Elbonian Bureau of Investigations
jemmerling Nov 18, 2013 10:47 PMElbonian Bureau of Investigations
The Elbonian Bureau of Investigations has several district offices "serving" all parts of the homeland. Each office is associated with a specific set of coterminous postal codes i.e. given a postal code one can determine which office has local authority.
An office is organized by "desks" to which cases are assigned. For the most part, each desk corresponds to a staff member e.g. by assigning a case to desk JB001 you effectively assign the case to staff member John Bravo. However, some "desks" correspond to a team e.g. the CNTRFT desk corresponds to the Counterfeiting team furthermore each district office has a CNTRFT desk made up of different staff members.
What I want to know is, can jBPM5 (or BPM in general) be applied to this problem? So here are some requirements:
Part 1.)
The users of the system are registered in an IAM system which grants them privileges at different levels, however the correspondence between users and desks is not rigorously maintained. When a user signs in, they are asked to enter the desk they represent. Apparently they can enter anything and it won't be verified. They can enter a fictitious desk id should they choose to.
When the user signs in, they see all cases assigned to their office plus all cases assigned to their desk i.e. the one they just entered. Some privileged users have the ability to assign cases to desks. Some of these cases are not assigned at the time, others are reassigned.
A privileged user can also request a case be transferred to another office (perhaps because the subject of the investigation has moved to a different postal code). When this transfer is requested, then the other office can either accept or reject the transfer. If the office accepts the transfer, it then "belongs" to the "new" office and if a desk had been assigned to it (at the "old" office) then the case is no longer assigned to that desk.

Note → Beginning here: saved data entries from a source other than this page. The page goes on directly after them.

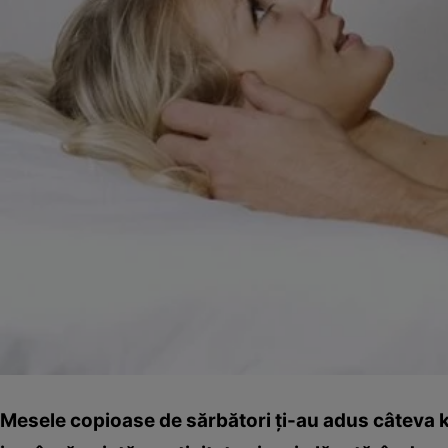
Mesele copioase de sărbători ţi-au adus câteva ki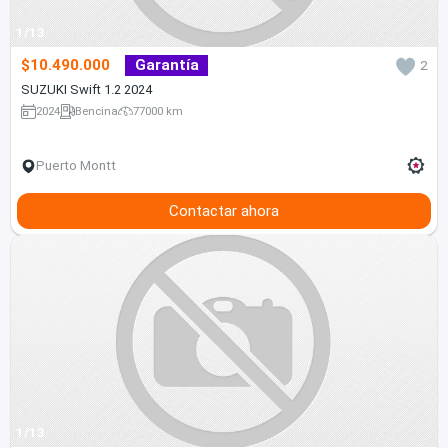
1/13
$10.490.000
Garantía
2
SUZUKI Swift 1.2 2024
2024
Bencina
77000 km
Puerto Montt
Contactar ahora
1/13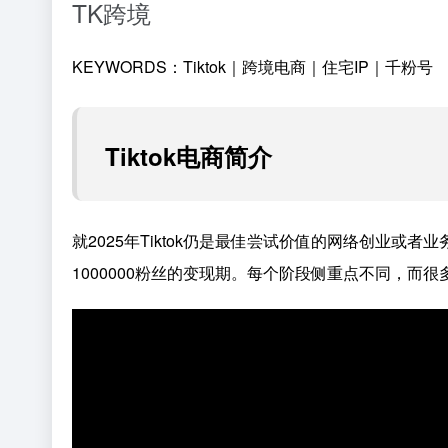
TK跨境
KEYWORDS：Tiktok｜跨境电商｜住宅IP｜千粉号
Tiktok电商简介
就2025年Tiktok仍是最佳尝试价值的网络创业或者业
1000000粉丝的变现期。每个阶段侧重点不同，而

Regarding desks -- it would appear the system knows nothing about most desks (except possibly well-known ones such as CNTRFT) except to the extent that users enter the codes when signing in and cases are assigned to them. So it might be possible to create fictitious desks.
Part 2.)
New cases are created as a consequence of action items. An action item is like, somebody calls the bureau to report suspicious activity. When an action item is opened, one of two things happens a.) it is associated to an existing case or b.) no such case is found and an new case is created. So the life cycle of a case begins when its creation is triggered by opening an action item. Once created, the case can have additional action items associated with it. Action items stay open until resolved. When the last open action item associated to a case is closed, the associated case is also closed. So the life cycle of a case is driven by the life cycle of its action items.

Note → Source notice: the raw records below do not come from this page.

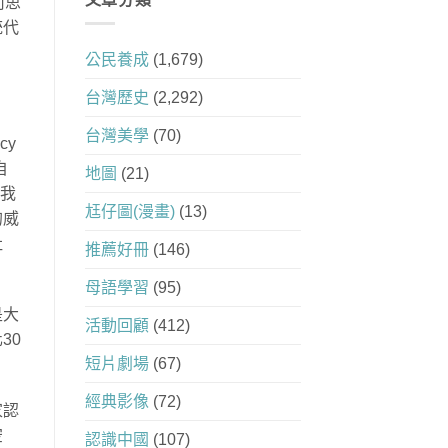
何思
統代
公民養成
(1,679)
台灣歷史
(2,292)
台灣美學
(70)
cy
自
地圖
(21)
。我
尪仔圖(漫畫)
(13)
的威
社
推薦好冊
(146)
母語學習
(95)
是大
活動回顧
(412)
30
短片劇場
(67)
經典影像
(72)
家認
空
認識中國
(107)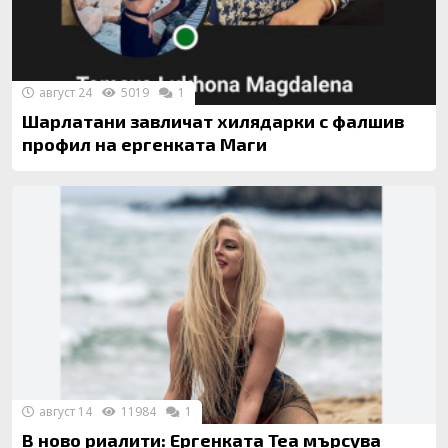
август 24
5019
1
Шарлатани завличат хилядарки с фалшив
профил на ергенката Маги
август 14
11984
1
В ново риалити: Ергенката Tea мърсува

It should be somewhat clear that resolution of action items is the responsibility of the desk to which their associated case is assigned. If the case is reassigned or transferred, then all its action items become the responsibility of the next desk to which the case is assigned.
Note also that cases are not created or closed directly, only as a consequence of action items being created or closed. However cases are assigned and transferred, not action items.
Can these processes be modeled in BPM?